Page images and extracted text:
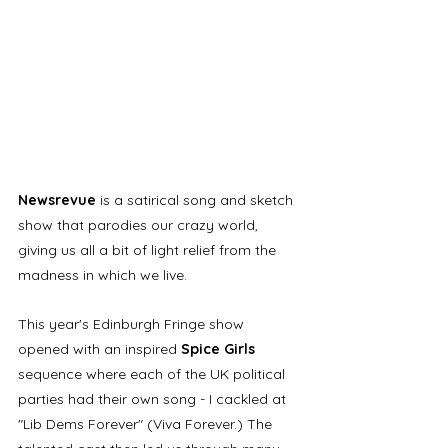
Newsrevue 
is a satirical song and sketch 
show that parodies our crazy world, 
giving us all a bit of light relief from the 
madness in which we live. 
This year's Edinburgh Fringe show 
opened with an inspired 
Spice Girls 
sequence where each of the UK political 
parties had their own song - I cackled at 
"Lib Dems Forever" (Viva Forever.) The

# TRY IT
Drop the images and quote the entries word for word.

# EXERCISE RESPONSE
Newsrevue 
is a satirical song and sketch 
show that parodies our crazy world, 
giving us all a bit of light relief from the 
madness in which we live. 
This year's Edinburgh Fringe show 
opened with an inspired 
Spice Girls 
sequence where each of the UK political 
parties had their own song - I cackled at 
"Lib Dems Forever" (Viva Forever.) The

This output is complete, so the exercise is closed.